Blood on the Marsh (DI Susan Holden 3)
‘Hit by a train.’
She stared at Wilson for several seconds and then exploded into laughter. ‘Sorry!’ She held her fist up to her mouth, and pushed hard, as it trying hold the laughter in, but it burst out in huge gulping guffaws. ‘But it’s impossible to feel anything for those two bastards except relief that they’re dead.’
‘And Roy must be relieved too.’
‘Sure. Why not?’
‘And Roy is fond of your sister, I understand.’
Fran looked at Wilson, and then laughed. ‘Fond of her? He sniffs round her like she’s a bitch on heat. But there’s no law against that now, is there?’
CHAPTER 11
I like it here. It’s the best. It always was. They won’t find me here. I wasn’t sure I would find it, but I have a good memory for places. When I’ve been somewhere once, I can usually find it again. And so here I am, back safe and sound.
I slept here once before. When I was on camp and they were mean to me. They were always being to mean to me, and Mr Miller called me stupid, so I just packed my bag when they were all singing songs round the fire, and I escaped.
I’ve got everything I need. My sleeping bag is a four-season one. It’s got a hood with a drawstring so I can pull it up tight round my head. I can’t possibly get cold, not when I’ve got good protection like I have here. Even if it rains, I’ll be all right because I won’t get wet. I’ve got food, and water, a
nd a little camping stove. The stove is brilliant. It’s really light, and it means I can have hot food when I want to. Water is the biggest problem when you’re camping. If you run out, you’re done for. But there are houses round here. You wouldn’t believe it. There really are quite a lot of houses in these woods, so when I need water I just need to find one with an outside tap. But I have to be careful. I don’t want them to find me. Because I need time to think. Time to work out what to do next. Time on my own.

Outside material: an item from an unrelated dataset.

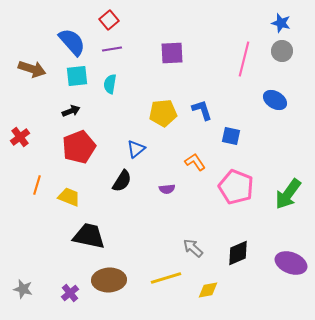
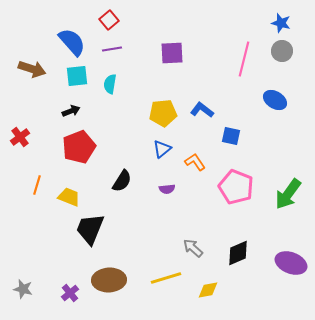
blue L-shape: rotated 35 degrees counterclockwise
blue triangle: moved 26 px right
black trapezoid: moved 1 px right, 7 px up; rotated 80 degrees counterclockwise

Holden got back to the Cowley Road station with Maureen’s wailing still echoing in her ears. She went straight to her office and slammed the door like she was shutting out the hounds of hell. Then she walked over to her grimy window and gazed out. A broken-down lorry was causing traffic chaos on the Oxford Road. Two men in high visibility jackets were gesticulating wildly, and an unseen driver was taking out his or her frustration with the hooter, but Holden barely noticed. All she could think of was Jim Wright’s boot. The photo had been unexceptional: it was just a boot, a size 10 working man’s boot. It was exceptional only because she knew – as Maureen had known when she had vomited so spectacularly – what the boot signified, and where it had come from, and that inside it there remained a remarkably intact piece of foot (Nick Birch had rung her to tell her that!). For a moment, she wondered if she wasn’t going to be sick too. She stuck her hand out to steady herself against the window sill. Christ, she really was losing it.
There was a bang on the door. She turned to see Wilson standing flush-faced in the doorway. ‘Dr Featherstone was in the box too!’
‘What?’ Holden looked at him as if he was speaking a foreign language.
‘And Roy Hillerby was on a disciplinary.’
This time Holden said nothing, as she tried to assimilate this new information.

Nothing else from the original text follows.